The latest row engulfing Formula 1 could end up going before another hearing after Red Bull and Ferrari launched official protests against Mercedes, alleging the team breached rules by conducting in-season tyre testing with Pirelli following the Spanish Grand Prix two weeks ago.
The three teams and Pirelli answered questions from stewards following the Monaco GP on Sunday, which was won from pole position by Mercedes driver Nico Rosberg ahead of Red Bull pair Sebastian Vettel and Mark Webber.
Following the hearing, motorsport's governing body said in a statement that "the stewards (present) will write a report to the FIA who may bring the matter before the International Tribunal."
The FIA gave no further details when this might happen. The next race is in two weeks' time in Canada. In a further statement, the FIA warned Mercedes over its conduct and said its tribunal "may decide to inflict penalties that would supersede any penalty the stewards of the meeting may have issued."
Earlier, the team principals of Red Bull and Lotus -- which did not lodge a formal protest -- expressed their annoyance at what they felt was secretive testing by Mercedes.
"We feel it's not in line with the rules," Red Bull's Christian Horner said. "We just want clarity."

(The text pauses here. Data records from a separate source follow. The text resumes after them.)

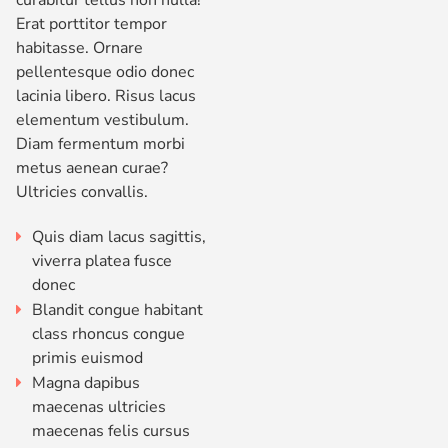
curabitur tellus non nulla!
Erat porttitor tempor
habitasse. Ornare
pellentesque odio donec
lacinia libero. Risus lacus
elementum vestibulum.
Diam fermentum morbi
metus aenean curae?
Ultricies convallis.
Quis diam lacus sagittis,
viverra platea fusce
donec
Blandit congue habitant
class rhoncus congue
primis euismod
Magna dapibus
maecenas ultricies
maecenas felis cursus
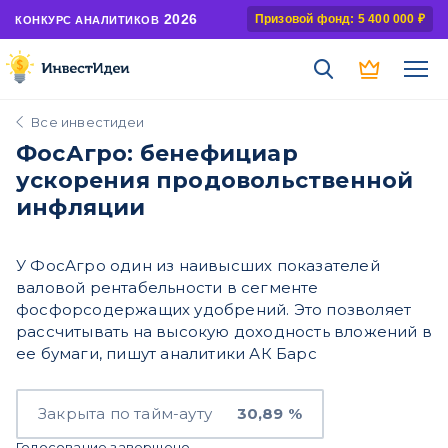
2026
Призовой фонд: 5 400 000 ₽
КОНКУРС АНАЛИТИКОВ
Все инвестидеи
ФосАгро: бенефициар
ускорения продовольственной
инфляции
У ФосАгро один из наивысших показателей
валовой рентабельности в сегменте
фосфорсодержащих удобрений. Это позволяет
рассчитывать на высокую доходность вложений в
ее бумаги, пишут аналитики АК Барс
Закрыта по тайм-ауту
30,89 %
Голосование завершено.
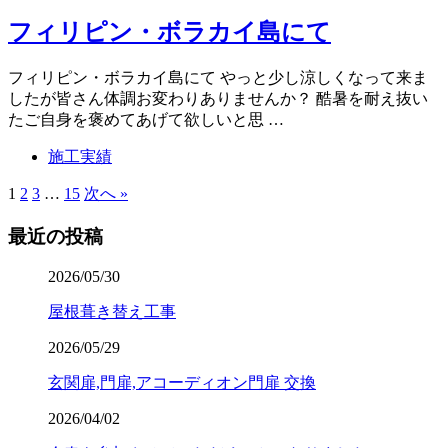
フィリピン・ボラカイ島にて
フィリピン・ボラカイ島にて やっと少し涼しくなって来ま
したが皆さん体調お変わりありませんか？ 酷暑を耐え抜い
たご自身を褒めてあげて欲しいと思 …
施工実績
1
2
3
…
15
次へ »
最近の投稿
2026/05/30
屋根葺き替え工事
2026/05/29
玄関扉,門扉,アコーディオン門扉 交換
2026/04/02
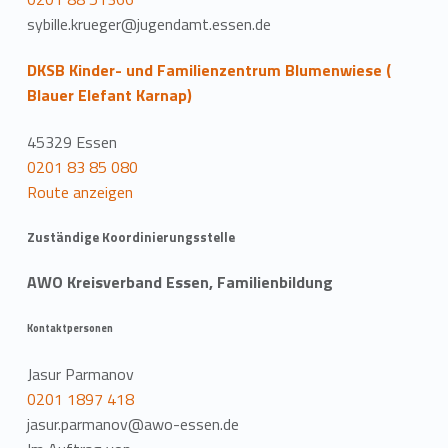
sybille.krueger@jugendamt.essen.de
DKSB Kinder- und Familienzentrum Blumenwiese (
Blauer Elefant Karnap)
45329 Essen
0201 83 85 080
Route anzeigen
Zuständige Koordinierungsstelle
AWO Kreisverband Essen, Familienbildung
Kontaktpersonen
Jasur Parmanov
0201 1897 418
jasur.parmanov@awo-essen.de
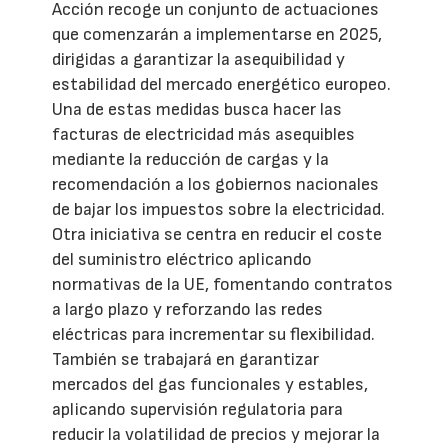
Acción recoge un conjunto de actuaciones
que comenzarán a implementarse en 2025,
dirigidas a garantizar la asequibilidad y
estabilidad del mercado energético europeo.
Una de estas medidas busca hacer las
facturas de electricidad más asequibles
mediante la reducción de cargas y la
recomendación a los gobiernos nacionales
de bajar los impuestos sobre la electricidad.
Otra iniciativa se centra en reducir el coste
del suministro eléctrico aplicando
normativas de la UE, fomentando contratos
a largo plazo y reforzando las redes
eléctricas para incrementar su flexibilidad.
También se trabajará en garantizar
mercados del gas funcionales y estables,
aplicando supervisión regulatoria para
reducir la volatilidad de precios y mejorar la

Mercedes has been fast in qualifying -- securing a fourth straight pole for Monaco -- but had struggled with durability during races and Rosberg's win was its first of the season.
Rosberg would not be drawn on the issue, saying only "you'll have to ask Pirelli about this issue. I don't want to comment" but Mercedes team principal Ross Brawn spoke up.
"It wasn't a secret test," Brawn said. "It was up to Pirelli to spread the information. It wasn't up to us, it was their test. Pirelli has been asking teams to help them out for 12 months and people haven't been supporting them."
Mercedes' motorsport director Toto Wolff backed that view.
"Everybody speaks about everything these days," Wolff said. "We left everything there, the garage, the buses, the trucks, all the engineering offices. Nothing was secret."
Like Horner, Lotus principal Eric Boullier underlined that the testing fell outside of regulations.
"At the end of the day it's a breach of the sporting code," he said, adding that he found out about the tests on Saturday night. "If they did it, I think it is maybe because they think they could get an advantage."
In agreement with Mercedes, Pirelli conducted those tests after the race in Barcelona.
Although this is not strictly permitted under the sport's rules, there is a grey area because Pirelli insists its contract allows it to conduct private tests with teams under special circumstances.
"It's a situation we need clarification on," Horner said.
Boullier backed him up by saying that, even if there was an agreement in place, it was still unfair on other teams.
"Whatever permission is given, it should be allowed to everybody, or at least to make it aware to everybody and not testing on your own somewhere," Boullier said, adding that Pirelli had not offered Lotus the same opportunity -- although Lotus has been one of the rare teams not to heavily criticize Pirelli's fast-degrading tyres this season.
Pirelli's head of motorsport, Paul Hembery, maintains there has been no wrongdoing.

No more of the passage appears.